Equity and 21st-Century Learning
With the beginning of the "Great Minnesota Get-Together" different people are reminded of different things. School administrators are reminded of MCA scores. It is understandable as much can be at stake when we seek validation via test scores. Don't get me wrong - the skills of reading and mathematics are absolutely essential to being good students, workers and citizens. I can't imagine a time when these areas are not central to curriculum and instruction. However, the North Park Leadership Team learned last year from the writing of Dr. Yong Zhao that they are not the only essential skills. From Sir Ken Robinson we learned that sometimes it seems like we have duped ourselves into putting disproportionate emphasis on these two skills - because they are the direct causation of our validation via test scores - that we forget about the big picture.
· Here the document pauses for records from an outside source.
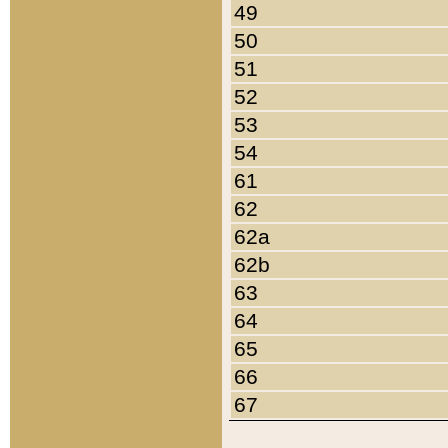
49
50
51
52
53
54
61
62
62a
62b
63
64
65
66
67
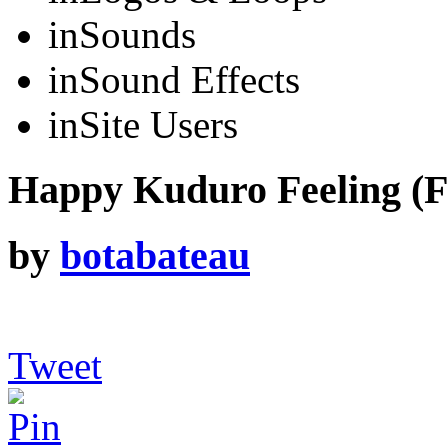
in
Sounds
in
Sound Effects
in
Site Users
Happy Kuduro Feeling (F
by
botabateau
Tweet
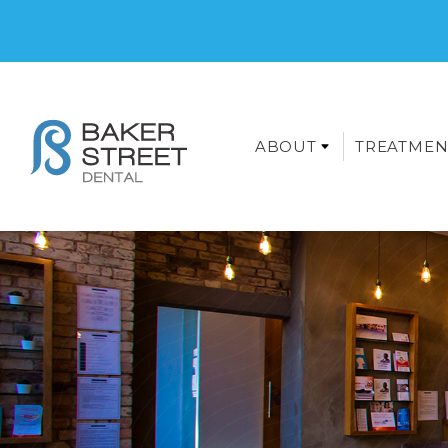
ABOUT
TREATMEN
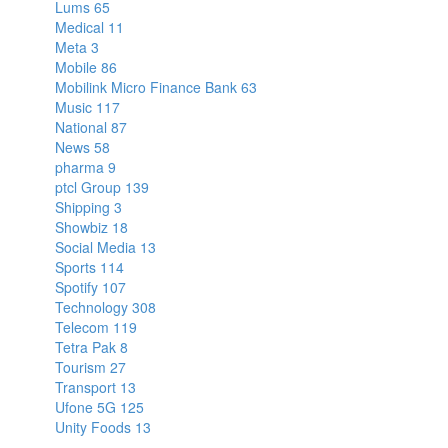
Lums
65
Medical
11
Meta
3
Mobile
86
Mobilink Micro Finance Bank
63
Music
117
National
87
News
58
pharma
9
ptcl Group
139
Shipping
3
Showbiz
18
Social Media
13
Sports
114
Spotify
107
Technology
308
Telecom
119
Tetra Pak
8
Tourism
27
Transport
13
Ufone 5G
125
Unity Foods
13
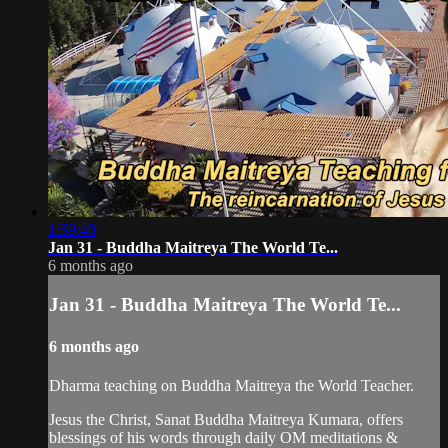
1:59:40
Jan 31 - Buddha Maitreya The World Te...
6 months ago
Jan 31 - Buddha Maitreya The World Te...
6 months ago
Dharma teaching on Buddha Maitreya the World Teacher.
Jesus the Christ, Sanat Buddha Maitreya Kumara, offers
blessings of his words through daily OM meditations &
We forget that reading and math do not need to be taught in individual vacuums comprising the whole of the school day. We allow ourselves to forget the majority of the skills our kids will need to master to be functional adults.
It does not take years of investigation to determine which schools are most negatively affected by this mindset. The schools that spend six-and-a-half hours teaching mostly reading and math - slower, louder, repetitively - tend to be the schools that have the highest levels of students living in poverty. They tend to be the schools that have majority populations of students of color. They are often the schools that have the fewest students speaking English as a first language. These are the schools that are more likely to spend a disproportionate amount of the day doing interventions focused only on reading and math. As a result, they are less likely to have project based learning or comprehensive music, visual and digital arts programming - learning opportunities that refine skills that we have come to recognize are every bit as important to building a successful life.
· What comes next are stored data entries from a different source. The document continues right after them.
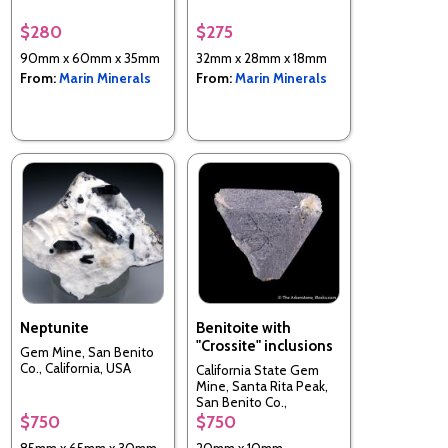
$280
$275
90mm x 60mm x 35mm
32mm x 28mm x 18mm
From:
Marin Minerals
From:
Marin Minerals
Neptunite
Benitoite with
"Crossite" inclusions
Gem Mine, San Benito
Co., California, USA
California State Gem
Mine, Santa Rita Peak,
San Benito Co.,
California, USA
$750
$750
85mm x 65mm x 30mm
20mm x 10mm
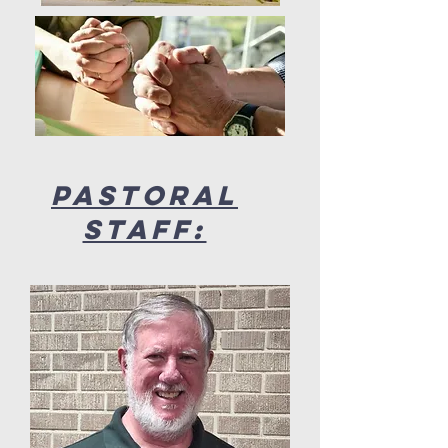
Pastoral
Staff:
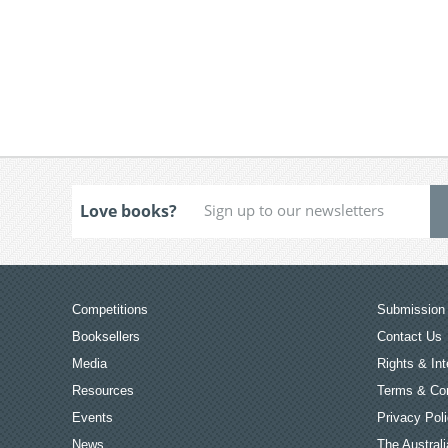
Love books?
Competitions
Submission 
Booksellers
Contact Us
Media
Rights & Int
Resources
Terms & Con
Events
Privacy Pol
News
The Australi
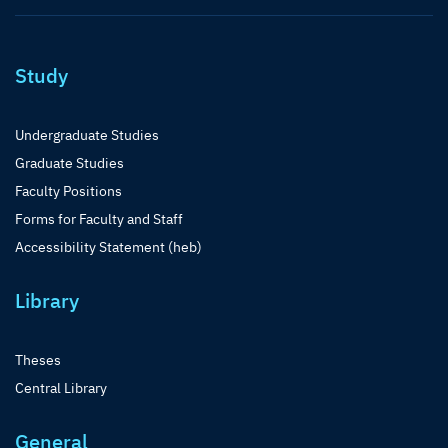
Study
Undergraduate Studies
Graduate Studies
Faculty Positions
Forms for Faculty and Staff
Accessibility Statement (heb)
Library
Theses
Central Library
General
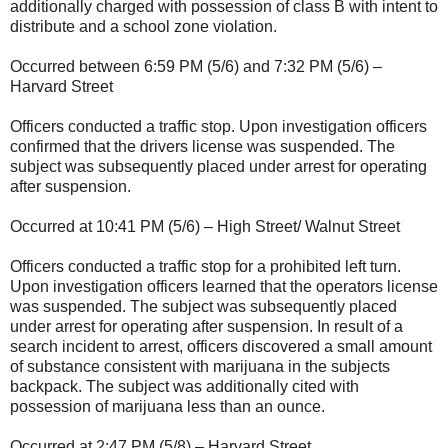
additionally charged with possession of class B with intent to
distribute and a school zone violation.
Occurred between 6:59 PM (5/6) and 7:32 PM (5/6) –
Harvard Street
Officers conducted a traffic stop. Upon investigation officers
confirmed that the drivers license was suspended. The
subject was subsequently placed under arrest for operating
after suspension.
Occurred at 10:41 PM (5/6) – High Street/ Walnut Street
Officers conducted a traffic stop for a prohibited left turn.
Upon investigation officers learned that the operators license
was suspended. The subject was subsequently placed
under arrest for operating after suspension. In result of a
search incident to arrest, officers discovered a small amount
of substance consistent with marijuana in the subjects
backpack. The subject was additionally cited with
possession of marijuana less than an ounce.
Occurred at 2:47 PM (5/8) – Harvard Street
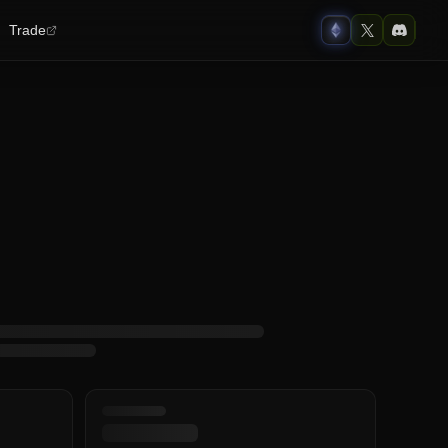
Trade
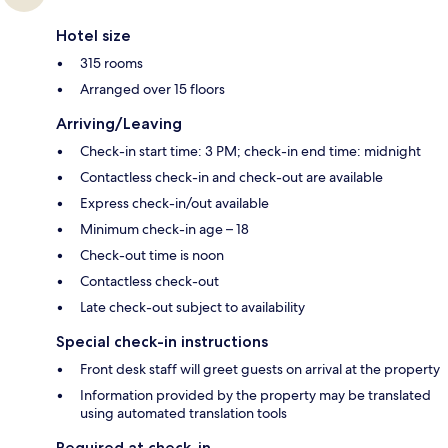
Hotel size
315 rooms
Arranged over 15 floors
Arriving/Leaving
Check-in start time: 3 PM; check-in end time: midnight
Contactless check-in and check-out are available
Express check-in/out available
Minimum check-in age – 18
Check-out time is noon
Contactless check-out
Late check-out subject to availability
Special check-in instructions
Front desk staff will greet guests on arrival at the property
Information provided by the property may be translated
using automated translation tools
Required at check-in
By continuing the methodology of More, Faster, Louder and denying students in low performing schools regular opportunities to practice and master the myriad other skills they will need to be successful in a highly competitive workforce, we marginalize the same groups of students over and over again. This marginalization is not just relevant to school, but to life.
To rethink how we attend to improving test scores is to rethink how we attend to improving the quality of learning for all of our students. Providing opportunity for mastery of 21st Century skills is an issue of equity. At North Park, we are committed to providing our students such opportunities.